• _Task prompt_
Only the pictures are to be dropped; the rest of the data below is to be duplicated exactly.

• _Page images and extracted text_

......

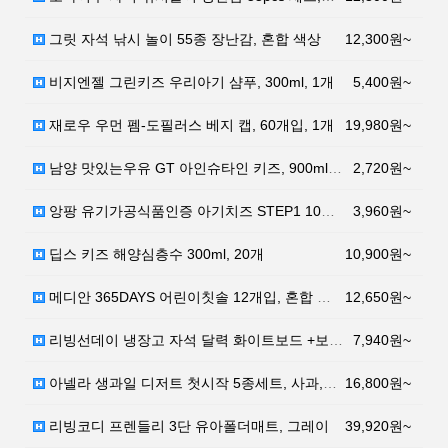
그릿 자석 낚시 놀이 55종 장난감, 혼합 색상
12,300원~
비지엔젤 그린키즈 우리아기 샴푸, 300ml, 1개
5,400원~
재로우 우먼 펨-도필러스 베지 캡, 60개입, 1개
19,980원~
남양 맛있는우유 GT 아인슈타인 키즈, 900ml, 1…
2,720원~
앙팡 유기가공식품인증 아기치즈 STEP1 10매입, 1…
3,960원~
딥스 키즈 해양심층수 300ml, 20개
10,900원~
메디안 365DAYS 어린이칫솔 12개입, 혼합 색상,…
12,650원~
리빙선데이 냉장고 자석 달력 화이트보드 +보드마카펜, …
7,940원~
아넬라 생과일 디저트 첫시작 5종세트, 사과, 바나나,…
16,800원~
리빙코디 프렌들리 3단 유아폴더매트, 그레이
39,920원~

......

• _Response area_
그릿 자석 낚시 놀이 55종 장난감, 혼합 색상
12,300원~
비지엔젤 그린키즈 우리아기 샴푸, 300ml, 1개
5,400원~
재로우 우먼 펨-도필러스 베지 캡, 60개입, 1개
19,980원~
남양 맛있는우유 GT 아인슈타인 키즈, 900ml, 1…
2,720원~
앙팡 유기가공식품인증 아기치즈 STEP1 10매입, 1…
3,960원~
딥스 키즈 해양심층수 300ml, 20개
10,900원~
메디안 365DAYS 어린이칫솔 12개입, 혼합 색상,…
12,650원~
리빙선데이 냉장고 자석 달력 화이트보드 +보드마카펜, …
7,940원~
아넬라 생과일 디저트 첫시작 5종세트, 사과, 바나나,…
16,800원~
리빙코디 프렌들리 3단 유아폴더매트, 그레이
39,920원~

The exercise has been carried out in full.